# W3 Lab Assignment

Submit the .ipynb file to Canvas with file name `w03_lab_lastname_firstname.ipynb`.

In this lab, we will introduce [pandas](http://pandas.pydata.org/), [matplotlib](http://matplotlib.org/), and [seaborn](http://stanford.edu/~mwaskom/software/seaborn/index.html) and continue to use the `imdb.csv` file from the last lab.

There will be some exercises, and as usual, write your code in the empty cells to answer them.


## Importing libraries

I think some of you have already used `pandas`. Pandas is a library for high-performance data analysis, and makes  tedious jobs of reading, manipulating, analyzing data super easy and nice. You can even plot directly using `pandas`. If you used R before, you'll see a lot of similarity with the R's dataframe and pandas's dataframe. 

In [None]:
import pandas as pd  
import numpy as np

### Matplotlib magic

`Jupyter` notebook provides several [**magic** commands](https://ipython.org/ipython-doc/dev/interactive/tutorial.html#magic-functions). These are the commands that you can use only in the notebook (not in IDLE for instance). One of the greatest magic command is `matplotlib inline`, which displays plots within the notebook instead of creating figure files. 

In [None]:
%matplotlib inline 

There are many ways to import `matplotlib`, but the most common way is:

In [None]:
import matplotlib.pyplot as plt 

# Q1: Revisting W2 lab

Let's revisit last week's exercise with `pandas`. It's very easy to read `CSV` files with `pandas`, using the [**`panda.read_csv()`**](http://pandas.pydata.org/pandas-docs/stable/generated/pandas.read_csv.html) function. This function has many many options and it may be worthwhile to take a look at available options. Things that you need to be careful are: 

1. `delimiter` or `sep`: the data file may use ',', tab, or any weird character to separate fields. You can't read data properly if this option is incorrect. 
1. `header`: some data files have "header" row that contains the names of the columns. If you read it as data or use the first row as the header, you'll have problems. 
1. `na_values` or `na_filter`: often the dataset is incomplete and contains missing data (`NA`, `NaN` (not a number), etc.). It's very important to take care of them properly. 
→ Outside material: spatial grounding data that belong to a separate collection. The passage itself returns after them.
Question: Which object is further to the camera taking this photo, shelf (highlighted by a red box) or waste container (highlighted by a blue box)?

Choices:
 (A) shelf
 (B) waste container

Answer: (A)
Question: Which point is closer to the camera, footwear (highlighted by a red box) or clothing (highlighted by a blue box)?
You don't need to create dictionaries and other data structures. `Pandas` just imports the whole table into a data structure called [**`DataFrame`**](http://pandas.pydata.org/pandas-docs/stable/generated/pandas.DataFrame.html). You can do all kinds of interesting manipulation with the `DataFrame`. 

In [None]:
df = pd.read_csv('imdb.csv', delimiter='\t')
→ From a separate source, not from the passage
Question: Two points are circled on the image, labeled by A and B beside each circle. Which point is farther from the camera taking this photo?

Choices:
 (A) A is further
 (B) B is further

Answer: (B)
Let's look at the first few rows to get some sense of the data. 

In [None]:
df.head()

You can see more, or less lines of course

In [None]:
df.head(2)

You can extract one column by using dictionary-like expression

In [None]:
df['Year'].head(3)

or select multiple columns

In [None]:
df[['Year','Rating']].head(3)

To get the first 10 rows

In [None]:
df[:10]

We can also select both rows and columns. For example, to select the first 10 rows of the 'Year' and 'Rating' columns:

In [None]:
df[['Year','Rating']][:10]

You can swap the order of rows and columns. 

But, when you deal with large datasets, You may want to stick to this principle: 

> Try to reduce the size of the dataset you are handling as soon as possible, and as much as possible. 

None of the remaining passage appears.